SuaraJatim.id - Komisi B DPRD Jatim menyoroti penyerapan susu sapi dari peternak yang baru sekitar 20 persen oleh Industri Pengolahan Susu (IPS).
Juru bicara Komisi B, Aulia Hany Mustikasari dalam laporan komisi terhadap Raperda tentang APBD Jawa Timur 2025 berharap penyerapan susu sapi oleh peternak bisa ditambah.
"Penyerapan susu lokal baru 20 persen. Makanya kemarin mereka ada isu susu dibuang karena harga dan sebagainya," ujarnya pada Kamis (14/11/2024).
Aksi buang susu yang dilakukan peternah di beberapa daerah sebagai bentuk protes karena produksi tidak terserap perusahaan.
Baca Juga:Anggota Komisi A DPRD Jatim Ini Berharap Penanaman Budaya Dilakukan Sedini Mungkin
Pihaknya akan duduk bersama berbicara dengan organsiasi perangkat daerah (OPD) di Pemprov Jatim agar industri bisa melakukan penyerapan susu sapi lebih besar. "Jadi bagaimana kita anggota DPRD provini komisi B berjalan berdampingan melakukan penyerapan susu dengan baik," katanya.
Dia mengusulkan agar Pemprov Jatim bisa memaksimalkan anggaran untuk memberikan penguatan para peternak supaya produksi sapinya bisa terserap.
"Juga membantu aksesi permodalan peternak untuk memperoleh Kredit Usaha Rakyat (KUR)," katanya.
Penguatan hasil produksi sapi tersebut dinilai penting untuk bisa menekan impor. "Kami sarankan bagaimana penyerapan terhadap peternak susu bisa diakomodir sehingga impor tidak terlalu besar," katanya.
Politikus Partai Golkar itu juga menyarankan memasukkan susu segar sebagai bahan pokok penting.
Baca Juga:Nestapa Peternak Sapi Perah di Pasuruan: Buang Susu Sebagai Bentuk Pembatasan Kuota
Publik beberapa hari terakhir dihebohkan dengan aksi buang-buang susu sapi segar yang diduga terjadi di Pasuruan.
Salah satu pelaku koperasi Abednego Wahyu Adi Permana yang juga Manajer Pengepul Susu NSP membenarkan kejadian pembuangan susu segar tersebut.
Menurutnya itu terjadi di Kecamatan Purwodadi, Kabupaten Pasuruan. Dia menyebut, para peternak membuang susu tersebut salah satunya karena adanya pembatasan kuota oleh pabrik.
“Kami dibatasi kirim susunya hanya 40 ton sehari, sementara kami yang punya empat suplayer susu. Sehingga kami mengalami kerugian ratusan juta (rupiah) akibat ini,” kata Wahyu pada Senin (11/11/2024).
Wahyu mengalami kerugian akibat ada pembatasan kuota dari perusahaan susu. Biaya operasional jadi tidak tertutup.

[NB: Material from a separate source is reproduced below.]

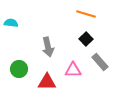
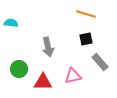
black square: rotated 32 degrees clockwise
pink triangle: moved 6 px down; rotated 12 degrees counterclockwise
red triangle: moved 4 px left
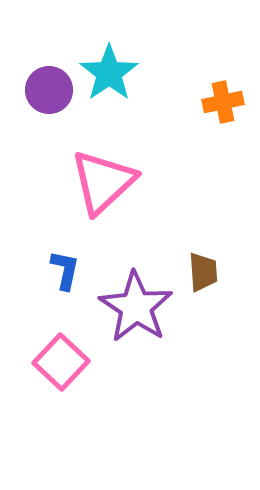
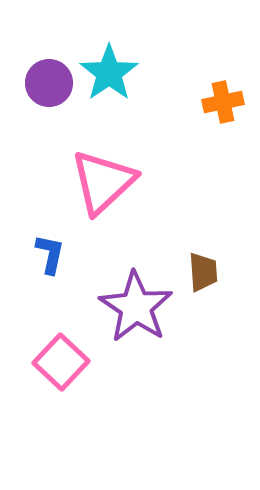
purple circle: moved 7 px up
blue L-shape: moved 15 px left, 16 px up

Dia harus membayarkan gaji pegawai, belum lagi ditambah dengan ongkos untuk pakan ternak. Wahyu mengakui, dengan kuota yang diserap perusahaan susu saat ini tidak menutup ongkos produksi.
Pihaknya berharap pemerintah daerah agar memberikan kemudahan bagi para peternak sapi perah dalam menjual susunya.
“Kami harap pemerintah mendengar keluhan kami dan bisa menolong para peternak susu perah. Karena selama ini kita juga selalu menjaga kualitas susu menjadi yang terbaik,” katanya.